In particular, the probability that $Y\gt k$ is the probability of $k$ failures in a row, which is $(1-p)^k$.

We can have $Y\gt X$ is various ways:

Case $0$: We could have $X=0$ and $Y\gt 0$. The probability that $X=0$ is $e^{-\lambda}$, and the probability that $Y\gt 0$ is $1$. So the probability that $X=0$ and $Y\gt 0$ is $e^{-\lambda}$.

Case $1$: We could have $X=1$ and $Y\gt 1$. The probability that $X=1$ is $e^{-\lambda}\frac{\lambda}{1!}$, and the probability that $Y\gt 1$ is $1-p$. So by independence the probability that $X=1$ and $Y\gt 1$ is $e^{-\lambda}\frac{\lambda}{1!}(1-p)$.

Case $2$: We could have $X=2$ and $Y\gt 2$. The probability that $X=2$ is $e^{-\lambda}\frac{\lambda^2}{2!}$, and the probability that $Y\gt 2$ is $(1-p)^2$, so the probability that $X=2$ and $Y\gt 2$ is $e^{-\lambda}\frac{\lambda^2}{2!}(1-p)^2$.

Continue. In general we have:

Case $k$: We could have $X=k$ and $Y\gt k$. The probability that $X=k$ is $e^{-\lambda}\frac{\lambda^k}{k!}$, and the probability that $Y\gt k$ is $(1-p)^k$, so the probability that $X=k$ and $Y\gt k$ is $e^{-\lambda}\frac{\lambda^k}{k!}(1-p)^k$.

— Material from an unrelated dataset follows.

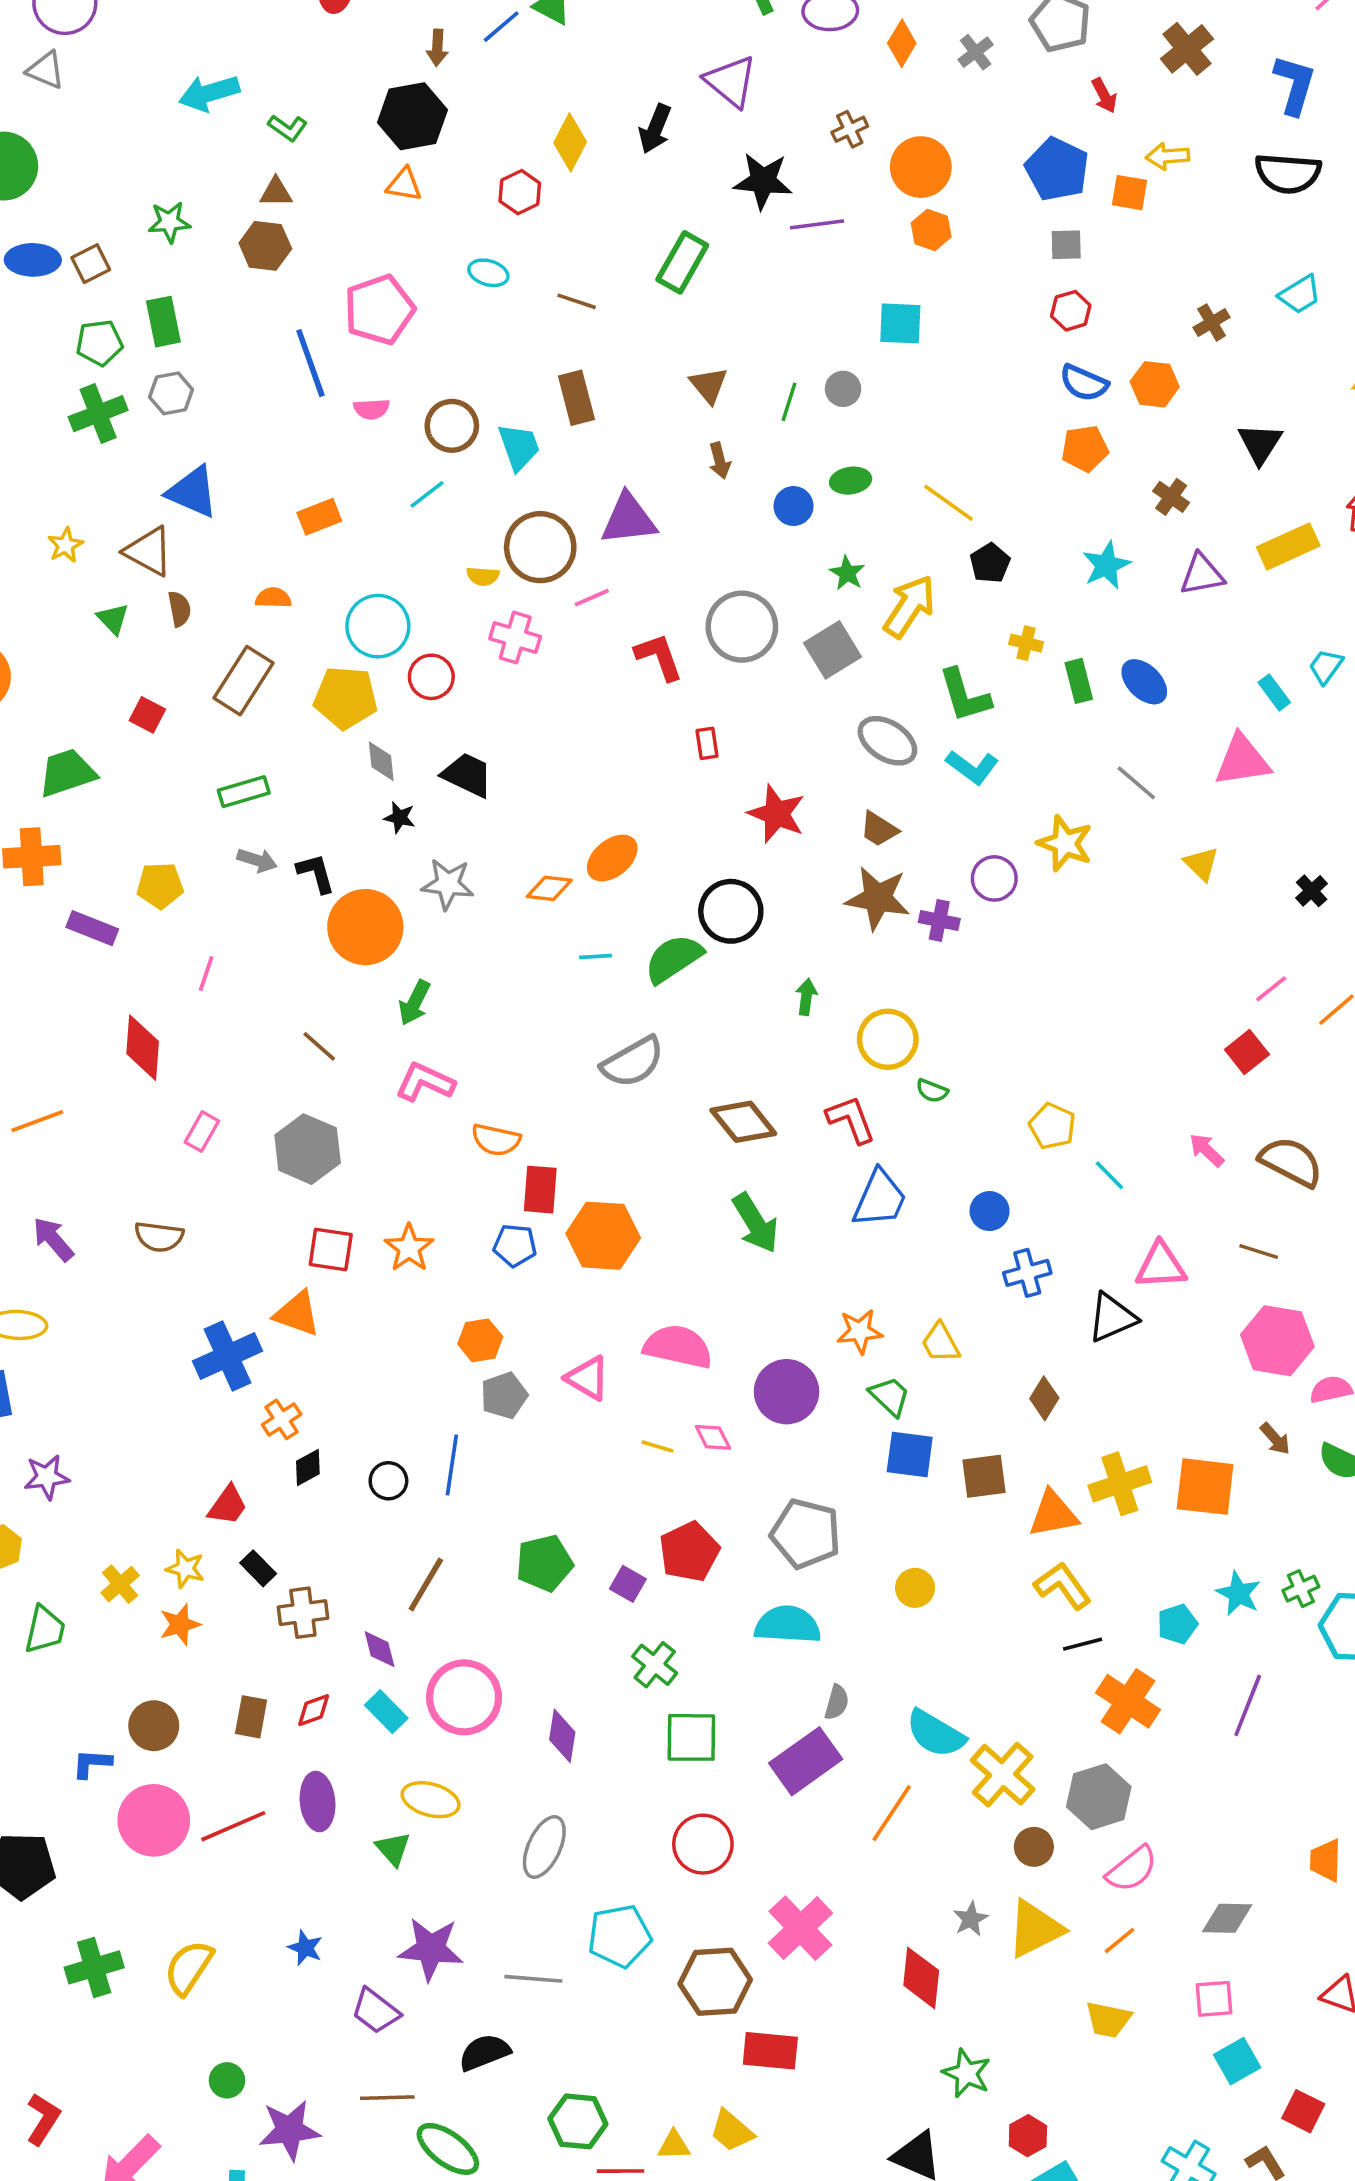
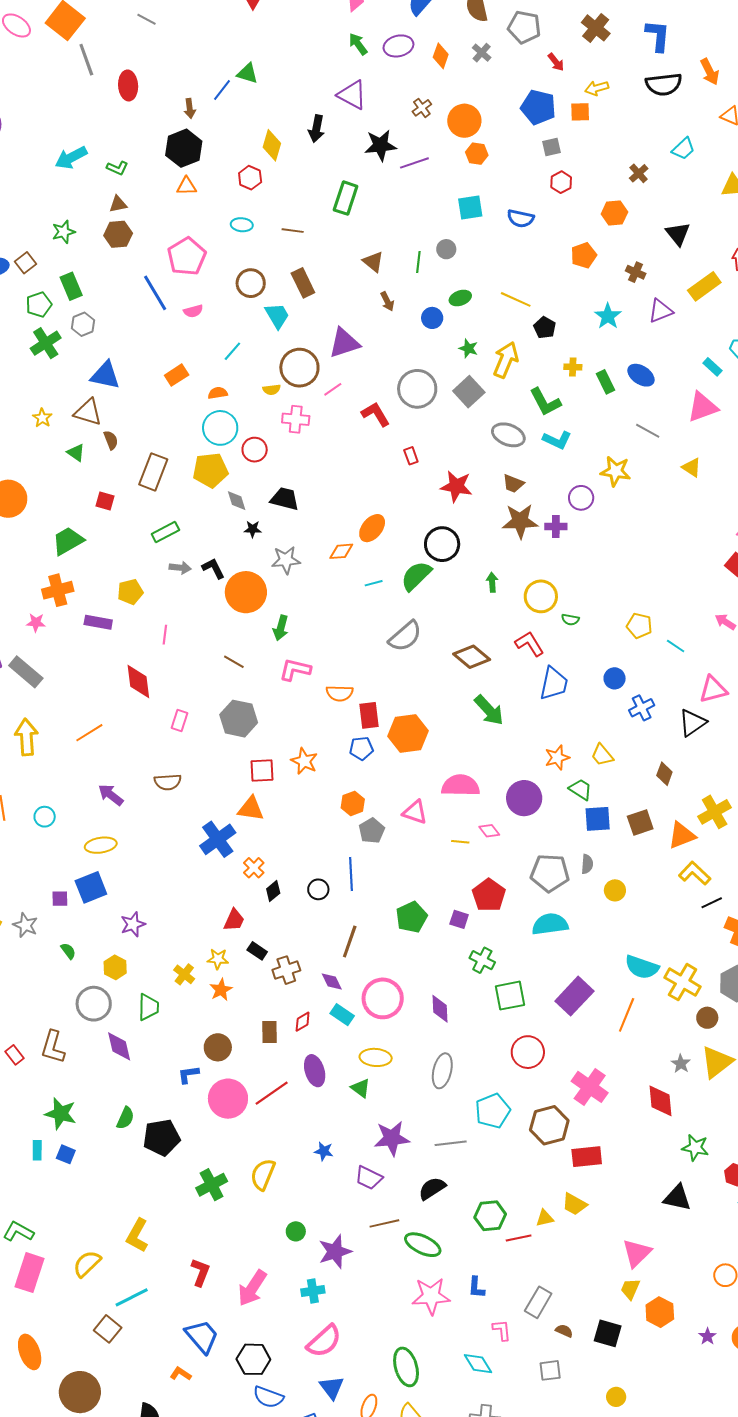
blue semicircle: (1084, 383) -> (521, 219), moved
brown circle: (452, 426) -> (251, 283), moved
orange semicircle: (273, 598) -> (218, 393), moved
gray semicircle: (837, 1702) -> (587, 864), moved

Add up, $k=0$ to $\infty$. We get that $$\Pr(Y\gt X)=e^{-\lambda}\sum_{k=0}^\infty \frac{\lambda^k(1-p)^k}{k!}.$$
We recognize the infinite sum as the power series expansion of $e^w$, where $w=\lambda(1-p)$. So the infinite sum is $e^{\lambda(1-p)}$. Multiply by $e^{-\lambda}$, and we get the desired $e^{-\lambda p}$.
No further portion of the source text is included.